## Task objective
Although the entries contain pictures, repeat only their words, exactly as written.

Document understanding data
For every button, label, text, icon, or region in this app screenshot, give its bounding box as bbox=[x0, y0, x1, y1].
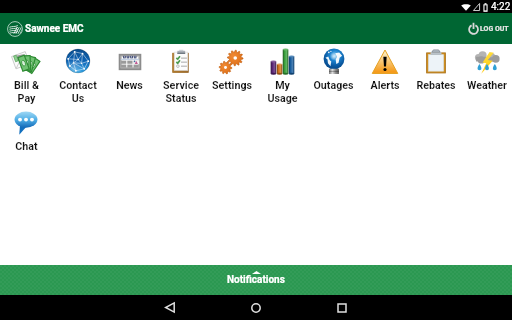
button[interactable]: Sawnee EMC bbox=[7, 21, 84, 37]
button[interactable]: Back bbox=[127, 295, 213, 320]
button[interactable]: News bbox=[104, 49, 155, 92]
button[interactable]: Recent apps bbox=[299, 295, 385, 320]
button[interactable]: Bill & Pay bbox=[0, 49, 52, 105]
staticText: Bill & Pay bbox=[14, 79, 39, 105]
staticText: Contact Us bbox=[59, 79, 97, 105]
button[interactable]: Chat bbox=[0, 110, 52, 153]
staticText: Outages bbox=[313, 79, 354, 92]
staticText: My Usage bbox=[267, 79, 298, 105]
button[interactable]: My Usage bbox=[257, 49, 308, 105]
staticText: LOG OUT bbox=[480, 25, 509, 33]
button[interactable]: Settings bbox=[206, 49, 257, 92]
staticText: Alerts bbox=[370, 79, 400, 92]
button[interactable]: Rebates bbox=[410, 49, 461, 92]
staticText: News bbox=[116, 79, 143, 92]
staticText: Weather bbox=[467, 79, 507, 92]
staticText: Service Status bbox=[163, 79, 199, 105]
staticText: Rebates bbox=[416, 79, 456, 92]
staticText: Settings bbox=[212, 79, 252, 92]
button[interactable]: Contact Us bbox=[52, 49, 104, 105]
button[interactable]: Outages bbox=[308, 49, 359, 92]
staticText: 4:22 bbox=[491, 1, 511, 13]
button[interactable]: Log out bbox=[467, 22, 509, 35]
button[interactable]: Service Status bbox=[155, 49, 206, 105]
button[interactable]: Home bbox=[213, 295, 299, 320]
button[interactable]: Notifications bbox=[0, 265, 512, 295]
staticText: Sawnee EMC bbox=[25, 23, 84, 35]
button[interactable]: Alerts bbox=[359, 49, 410, 92]
staticText: Notifications bbox=[227, 274, 285, 286]
button[interactable]: Weather bbox=[461, 49, 512, 92]
staticText: Chat bbox=[15, 140, 38, 153]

## Answer to this problem
For every button, label, text, icon, or region in this app screenshot, give its bounding box as bbox=[x0, y0, x1, y1].
button[interactable]: Sawnee EMC bbox=[7, 21, 84, 37]
button[interactable]: Back bbox=[127, 295, 213, 320]
button[interactable]: News bbox=[104, 49, 155, 92]
button[interactable]: Recent apps bbox=[299, 295, 385, 320]
button[interactable]: Bill & Pay bbox=[0, 49, 52, 105]
staticText: Bill & Pay bbox=[14, 79, 39, 105]
staticText: Contact Us bbox=[59, 79, 97, 105]
button[interactable]: Chat bbox=[0, 110, 52, 153]
staticText: Outages bbox=[313, 79, 354, 92]
staticText: My Usage bbox=[267, 79, 298, 105]
button[interactable]: My Usage bbox=[257, 49, 308, 105]
staticText: LOG OUT bbox=[480, 25, 509, 33]
button[interactable]: Settings bbox=[206, 49, 257, 92]
staticText: Alerts bbox=[370, 79, 400, 92]
button[interactable]: Rebates bbox=[410, 49, 461, 92]
staticText: News bbox=[116, 79, 143, 92]
staticText: Weather bbox=[467, 79, 507, 92]
staticText: Service Status bbox=[163, 79, 199, 105]
staticText: Rebates bbox=[416, 79, 456, 92]
staticText: Settings bbox=[212, 79, 252, 92]
button[interactable]: Contact Us bbox=[52, 49, 104, 105]
button[interactable]: Outages bbox=[308, 49, 359, 92]
staticText: 4:22 bbox=[491, 1, 511, 13]
button[interactable]: Log out bbox=[467, 22, 509, 35]
button[interactable]: Service Status bbox=[155, 49, 206, 105]
button[interactable]: Home bbox=[213, 295, 299, 320]
button[interactable]: Notifications bbox=[0, 265, 512, 295]
staticText: Sawnee EMC bbox=[25, 23, 84, 35]
button[interactable]: Alerts bbox=[359, 49, 410, 92]
staticText: Notifications bbox=[227, 274, 285, 286]
button[interactable]: Weather bbox=[461, 49, 512, 92]
staticText: Chat bbox=[15, 140, 38, 153]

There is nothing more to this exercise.